Let’s discuss the best approach for hearing it from your young child. It could be because you refused to buy them a candy bar during grocery checkout. (Damn those marketers for putting them there) Or it could be because they, in that very moment, believe that you are the opposite of fair and just. It also could be (and most likely so) because they are frustrated, angry, over stimulated or just plain exhausted. Firstly, realize that children do not understand the expanse of the word hate. They also don’t understand the expanse of the word love. What they do understand is how they feel. In the moment that they hate you it is because they are feeling something strong, that they don’t understand that they feel YOU are responsible for. So rather than running off like a sappy teen dumped by her boyfriend for the umpteenth time stand tall. Use your best parenting voice to explain to them what is going on. You should start by being compassionate (very hard when your heart has just been ripped out). Something like this, ‘I know you are angry that you can’t have the candy bar, but saying that you hate me is hurtful and unacceptable language for family to use.’” Essentially, this acts like a mediation by proving that you are understanding, but also proving that you will not wilt like a flower.

Additionally, when a child says they hate you it is important to take the time to discuss hate. You obviously don’t have to do it in the heat of the moment. But talking about it when tempers flare and teaching your child the power of words is an important life lesson. They can’t take it back, and they didn’t really mean it but they do and should apologize! You don’t have to make them feel miniscule, but you should help them to understand the impact of their actions and words on people they care about. If you don’t, you will end up with a child that is righteous, angry, and disrespectful. In you’re talking about hate and feelings give them tools. Saying you can’t do this, you shouldn’t do that or just plain no are fine sometimes. Yet not giving them other tools or solutions that work for them doesn’t help them to solve any problems with their emotions. Ask them what they were feeling. Then explain that it is okay to be angry, to state their feelings, but that it was wrong to ‘‘hate you!’’ If they don’t seem too concerned about your feelings, don’t worry too much. Compassion for others develops over time.

As your child gets older, you expect them to understand the ramifications of their words. Many parents preach the ‘sticks and stones’” hubbub. WRONG! Why? Because words do hurt and often they hurt more than anything else in life does. Trying to pretend that they don’t sends your child the wrong message altogether. Instead, breed a child that is respectful of people’s feelings and uses their own emotions as a barometer of how to treat others.

The older child will no doubt use the ‘h’” word because they know it gets to you. Your teen, grounded for eternity and not allowed to attend the party of the year will definitely feel like they hate you. And they might even say it more than once. (Reminder: they don’t!) However, you need to establish the rules and stick to them. It is best to not stand in question of your judgment or decisions for your child just because they are manipulating your emotions.
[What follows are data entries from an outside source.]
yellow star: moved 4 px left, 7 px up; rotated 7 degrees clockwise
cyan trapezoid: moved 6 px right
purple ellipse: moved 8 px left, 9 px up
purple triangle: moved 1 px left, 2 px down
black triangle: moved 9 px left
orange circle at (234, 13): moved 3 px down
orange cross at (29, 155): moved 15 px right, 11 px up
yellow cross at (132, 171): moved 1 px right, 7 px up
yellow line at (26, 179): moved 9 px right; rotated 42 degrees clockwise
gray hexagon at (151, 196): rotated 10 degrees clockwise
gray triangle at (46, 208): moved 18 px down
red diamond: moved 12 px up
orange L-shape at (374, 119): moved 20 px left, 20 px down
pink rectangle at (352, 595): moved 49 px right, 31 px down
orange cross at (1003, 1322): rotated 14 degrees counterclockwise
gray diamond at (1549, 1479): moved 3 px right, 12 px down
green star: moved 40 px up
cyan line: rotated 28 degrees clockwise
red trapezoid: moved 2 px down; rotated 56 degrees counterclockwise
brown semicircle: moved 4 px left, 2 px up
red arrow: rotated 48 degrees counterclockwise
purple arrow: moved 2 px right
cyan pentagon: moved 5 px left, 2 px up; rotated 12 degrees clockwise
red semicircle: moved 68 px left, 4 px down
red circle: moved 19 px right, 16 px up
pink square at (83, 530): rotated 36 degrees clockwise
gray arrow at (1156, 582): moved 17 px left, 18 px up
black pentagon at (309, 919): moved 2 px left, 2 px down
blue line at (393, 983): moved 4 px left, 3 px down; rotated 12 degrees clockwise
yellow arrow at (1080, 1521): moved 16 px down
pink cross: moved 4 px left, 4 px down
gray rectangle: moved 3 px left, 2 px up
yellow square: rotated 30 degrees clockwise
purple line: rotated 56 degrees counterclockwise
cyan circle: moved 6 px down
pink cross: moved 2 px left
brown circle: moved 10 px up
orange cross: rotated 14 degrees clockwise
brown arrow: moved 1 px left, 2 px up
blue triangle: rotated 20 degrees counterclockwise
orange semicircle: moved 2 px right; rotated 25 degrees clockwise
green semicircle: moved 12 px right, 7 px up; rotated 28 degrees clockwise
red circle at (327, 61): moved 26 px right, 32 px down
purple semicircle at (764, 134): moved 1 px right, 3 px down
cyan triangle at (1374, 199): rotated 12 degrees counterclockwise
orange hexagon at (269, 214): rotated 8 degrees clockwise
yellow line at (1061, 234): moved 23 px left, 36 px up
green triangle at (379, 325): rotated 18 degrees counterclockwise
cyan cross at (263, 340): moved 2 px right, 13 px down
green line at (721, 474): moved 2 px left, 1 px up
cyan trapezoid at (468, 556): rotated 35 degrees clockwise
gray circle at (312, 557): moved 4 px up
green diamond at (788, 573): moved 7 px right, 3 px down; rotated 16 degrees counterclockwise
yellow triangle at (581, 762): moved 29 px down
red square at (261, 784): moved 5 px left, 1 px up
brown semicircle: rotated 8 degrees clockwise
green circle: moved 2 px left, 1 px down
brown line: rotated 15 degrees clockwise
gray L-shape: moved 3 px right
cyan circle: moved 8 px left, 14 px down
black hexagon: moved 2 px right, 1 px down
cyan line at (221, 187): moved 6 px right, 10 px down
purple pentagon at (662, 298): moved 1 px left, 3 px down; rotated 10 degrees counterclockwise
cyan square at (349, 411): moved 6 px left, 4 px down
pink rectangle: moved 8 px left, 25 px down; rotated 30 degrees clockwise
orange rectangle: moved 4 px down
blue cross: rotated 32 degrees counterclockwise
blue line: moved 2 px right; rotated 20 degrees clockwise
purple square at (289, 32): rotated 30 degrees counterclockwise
Children learn pretty young in life that while mom and dad seem to be in charge they are ALWAYS questioning their choices and conduct as parents. This can be easily be manipulated by throwing in the hate you’s, your not fair, your so mean, you don’t understand and other common statements. Guess what? If it works, they will continue to do so. If it doesn’t work they will eventually learn that their ill willed efforts to break your heart are not worth the guilt and suffering that it causes them. And yes, they do feel badly about hating you.

Teenagers need parents rather than friends. Just like they hate some of their teachers, especially the ones that are stricter and assign more homework, they also hate parents who enforce rules and act parental. Rather than being heartbroken by the words see them as a completely positive reinforcement that you are parenting well. You know, you could even respond, ‘thank you!’’ This pretty much ensures that they won’t say it again, because the last thing they want is for you to feel right or proud. Arguing with a teen is also like arguing with a drunk. There is no need to bring the right or wrong of the situation and the hurtful implications of ‘‘hate’’ into an argument about whose turn it is to take out the trash. Yet you should share the lesson when tempers die out. We are each responsible for our words at any age. Once they are unleashed, they cannot be retracted and the far-reaching singe can be felt in every inch of your body. This is especially true when angry, hurtful words spark from your child. Luckily, for them and for you there is also forgiveness; which is another important lesson you can teach your child when they say one of the many things they momentarily feel but definitely don’t mean.